Exercise requirements → Report the number of lines in the entries below that include the word "hoặc", and nothing else.

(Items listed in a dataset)
BEGIN
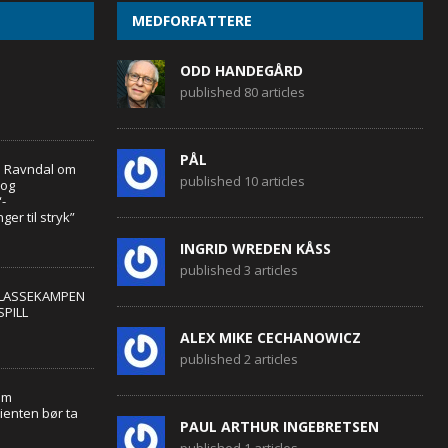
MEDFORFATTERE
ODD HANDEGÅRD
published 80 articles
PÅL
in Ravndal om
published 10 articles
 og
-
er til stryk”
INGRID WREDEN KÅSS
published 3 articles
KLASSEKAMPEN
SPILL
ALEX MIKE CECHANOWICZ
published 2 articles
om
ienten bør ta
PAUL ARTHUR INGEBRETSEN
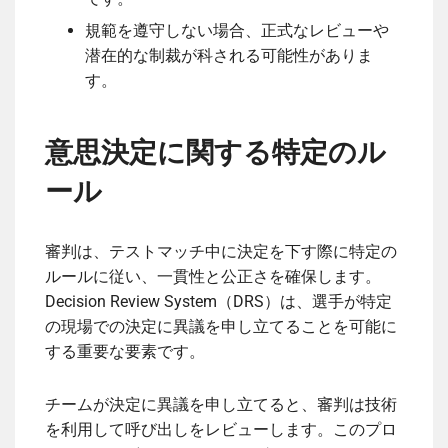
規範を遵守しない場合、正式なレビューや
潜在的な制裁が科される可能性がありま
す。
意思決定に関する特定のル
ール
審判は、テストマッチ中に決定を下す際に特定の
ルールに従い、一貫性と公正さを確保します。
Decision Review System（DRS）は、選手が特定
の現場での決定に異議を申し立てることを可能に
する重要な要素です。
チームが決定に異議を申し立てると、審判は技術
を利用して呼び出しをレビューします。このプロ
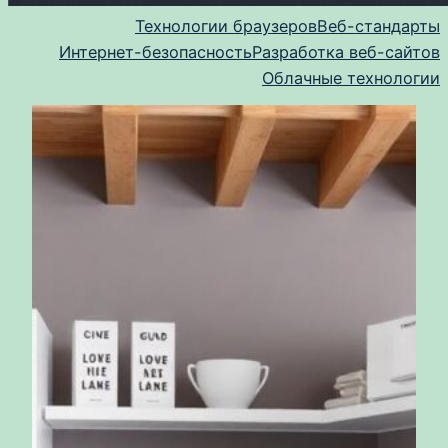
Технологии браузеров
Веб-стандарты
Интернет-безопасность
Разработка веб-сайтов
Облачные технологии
END
BEGIN
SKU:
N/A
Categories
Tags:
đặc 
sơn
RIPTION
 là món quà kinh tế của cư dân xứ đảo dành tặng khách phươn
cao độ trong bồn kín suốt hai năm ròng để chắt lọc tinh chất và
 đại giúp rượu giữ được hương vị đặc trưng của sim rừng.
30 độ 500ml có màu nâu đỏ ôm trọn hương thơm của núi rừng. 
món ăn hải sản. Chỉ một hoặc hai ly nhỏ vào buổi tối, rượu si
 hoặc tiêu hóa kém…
END
Task solution → 2